Here’s another book I love, and one I’ve read many times. This month I started with some difficult books but finally remembered to reach for the tried-and-true, since February is hard enough without reading emotionally draining books.
I guess this one could be seen as a difficult book, given that it’s a dystopian story about one woman’s experience in a repressive religious society in which women are severely oppressed based on their gender, while the country is at war on the outside, and controlled by a secret police on the inside.

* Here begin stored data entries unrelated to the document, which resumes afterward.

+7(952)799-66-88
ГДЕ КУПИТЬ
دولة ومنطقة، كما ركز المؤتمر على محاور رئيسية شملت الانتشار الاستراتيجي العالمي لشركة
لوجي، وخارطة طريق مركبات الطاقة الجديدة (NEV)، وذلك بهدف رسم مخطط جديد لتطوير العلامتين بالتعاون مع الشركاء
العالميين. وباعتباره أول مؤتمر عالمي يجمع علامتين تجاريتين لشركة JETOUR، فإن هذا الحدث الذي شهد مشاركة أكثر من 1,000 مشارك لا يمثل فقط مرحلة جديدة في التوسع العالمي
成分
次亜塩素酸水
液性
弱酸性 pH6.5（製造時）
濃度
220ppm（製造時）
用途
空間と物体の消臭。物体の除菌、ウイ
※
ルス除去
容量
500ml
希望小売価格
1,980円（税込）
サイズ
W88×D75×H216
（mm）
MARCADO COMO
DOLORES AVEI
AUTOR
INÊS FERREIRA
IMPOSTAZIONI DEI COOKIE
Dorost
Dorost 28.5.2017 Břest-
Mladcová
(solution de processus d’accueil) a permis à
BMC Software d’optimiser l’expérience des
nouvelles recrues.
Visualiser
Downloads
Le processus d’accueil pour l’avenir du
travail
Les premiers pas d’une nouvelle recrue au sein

But Atwood’s writing is so amazingly pure and clear. It is uncluttered, and yet somehow attends meticulously to detail. The way her protagonists view and think about the world around them is so real and recognisable that it is sometimes startling. There are very few of her books that I do not love (Alias Grace is one of those, though).
The protagonist of this book is categorised as a Handmaid, a class of women who are valued only for their potential ability to bear “viable” children. The story is told from her perspective and is thus a partial and fragmented view of the Republic of Gilead in which she lives. Every time I read this book, I enjoy the slow unfolding of the story, the way each new event or flashback tells us more about how this society is set up. I like how Atwood’s understated style makes the most awful things seem inevitable and even normal.

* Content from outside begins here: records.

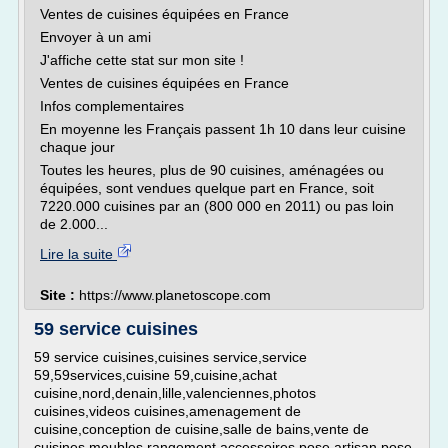
Ventes de cuisines équipées en France
Envoyer à un ami
J'affiche cette stat sur mon site !
Ventes de cuisines équipées en France
Infos complementaires
En moyenne les Français passent 1h 10 dans leur cuisine
chaque jour
Toutes les heures, plus de 90 cuisines, aménagées ou
équipées, sont vendues quelque part en France, soit
7220.000 cuisines par an (800 000 en 2011) ou pas loin
de 2.000...
Lire la suite
Site :
https://www.planetoscope.com
59 service cuisines
59 service cuisines,cuisines service,service
59,59services,cuisine 59,cuisine,achat
cuisine,nord,denain,lille,valenciennes,photos
cuisines,videos cuisines,amenagement de
cuisine,conception de cuisine,salle de bains,vente de
cuisines,meubles,rangement,accessoires,pose,artisan,pose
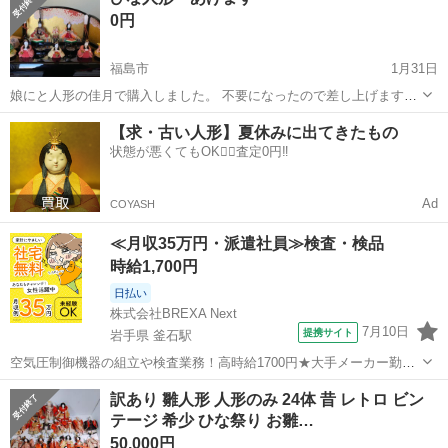
0円
福島市
1月31日
娘にと人形の佳月で購入しました。 不要になったので差し上げます。
撮影のため、久しぶりに並べてみましたが、なんだか楽しかったです
福島
福島市
年中行事用品
屏風
【求・古い人形】夏休みに出てきたもの
😊 【サイズ】 台座 左右 約60cm 奥行き約30cm 飾ったときの金屏風
状態が悪くてもOK🙆‍♀️査定0円‼️
まで...
Ad
COYASH
≪月収35万円・派遣社員≫検査・検品
時給1,700円
日払い
株式会社BREXA Next
7月10日
提携サイト
岩手県 釜石駅
空気圧制御機器の組立や検査業務！高時給1700円★大手メーカー勤
務！嬉しい寮費無料！ワンルーム寮完備★マイカー通勤OK＆工場敷地
岩手
釜石市
釜石駅
その他
訳あり 雛人形 人形のみ 24体 昔 レトロ ビン
内に無料駐車場あり★！《岩手県釜石市》 人気の工場のお仕事 ◇空気
テージ 希少 ひな祭り お雛…
圧制御機器（シリンダ、バルブ...
50,000円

Writing that last line made me think how it’s sometimes as if her protagonists are almost in a state of dissociation, or how the writing style allows the reader to be in a kind of suspended state, at a bit of a remove from the story, as if there is a cushion between the protagonist / reader and the horrible things that happen. The way pragmatism and practicality and “making the best of it” are ways to kind of absorb the bad things that happen without really integrating them. I don’t know. Maybe I’m overthinking this. But the idea came to me that maybe one of the reasons I like Atwood’s writing style is precisely for this kind of dissociated feeling, because that’s a state I enter into a lot in my own life. It is a familiar feeling, that life-at-a-remove state that allows me to get up and shower and walk the dogs and drive to work even when way inside I am screaming. That curtain or cotton or rippled glass between me and the world that lets me keep going.
And in fact, in this book, the Handmaid protagonist spends a lot of time at her window watching the world through a thin white curtain. And it feels very familiar.
It’s a really great story, kind of a cautionary tale for what could happen if the racist and sexist and classist and heterosexist trends in the Western world continue. The Republic of Gilead is white and “Christian” and heterosexual and patriarchal and relentlessly punitive of difference or dissent. In Atwood’s hands, this story is understated and chilling.
The Handmaid’s Tale by Margaret Atwood. 1985.